Thankfully, Paul, you don’t have to fight this battle alone. Many coaches are “outraged by these episodes.” They have called to tell you that such incidents are “uncalled for and humiliating to their players and embarrassing to players in general.”
Well, Paul, you’ve got it half right. You clearly have the language of outrage mastered. But you need to use it for more than cell phones in the end zone.
So what about your comments on a naked breast center field? Ahem. With great restraint and tact you let America know you “were extremely disappointed.” You promise us you will “deal far more effectively with the quality of this aspect of the Super Bowl.”
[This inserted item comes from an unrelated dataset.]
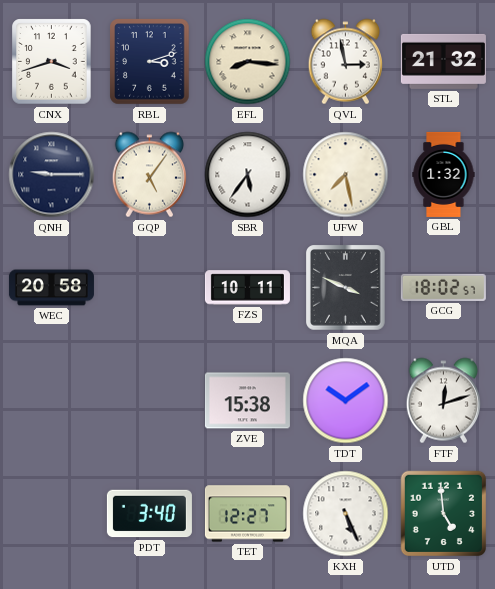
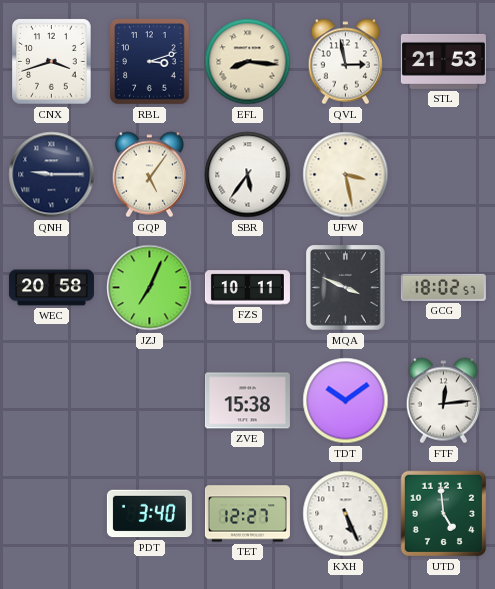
STL: 21:32 -> 21:53
UFW: 7:28 -> 3:28
GBL: 1:32 -> none
JZJ: none -> 7:04
FTF: 12:12 -> 12:14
Very tactful, Paul. But certainly, tact is not what is required here. Where is the language of outrage…the penalties, the suspensions, the take-no-prisoners call for an end to trash and filth hawked through the open door offered by the NFL? Where are the calls from coaches “outraged by these episodes”?
Super Bawdy 2004 was not just about one breast. It’s about a game of fun being hijacked for the sake of corporate profits. It’s about nasty being sold as cute…at every turn. And it’s about an NFL hierarchy that has been willing to “go along” for the ride.
So you’re upset about Janet’s naked chest? Then explain to us why the only women televised on NFL games are the ones with bare chests pushed together into deep cleavage framed by cheer leader costumes.
So you’re upset by commercials that have an entire nation saying “Holy S—” in unison? Then explain the “Best Damn Sports Show” promoted constantly without blushing.
Monday Night Football, a family tradition for us, has become increasingly irritating in its display of T&A in commercial times. The Twins and their boobs flash an unending peep show and cameras take shots of products through the suggestive pose of a woman’s open legs. Any five-year-old can imagine the cameraman looking up the lady’s skirt to admire her thong.
Dear Paul, Super Bawdy 2004 is the natural result of the NFL playing with fire long enough that it finally got burnt. And now that the rage of a country is blazing, we need something more than a limp-wristed “aw shucks…we really wish you hadn’t done that” comment from the Commissioner.
What do we need from you, Paul? Dust off your speech for cell phones and black pens. Call up your outrage! Work up a lather. Draw a line in the sand. Demand, threaten, and punish. You are the one who ultimately pays the piper, and you get what you pay for. Draw the purse strings closed and set out the rules of the game in plain language that everyone can understand…even if you have to follow the rules yourself.
The sorry truth of this whole sorry affair is this. If you want to keep selling the “Best D___ Game in Town” with bikini-clad babes, you are not going to be able to exercise the moral authority to keep another Janet and Justin from rising out of the ashes.
You have shown us your outrage, Paul. Now…show us you know what to do with it.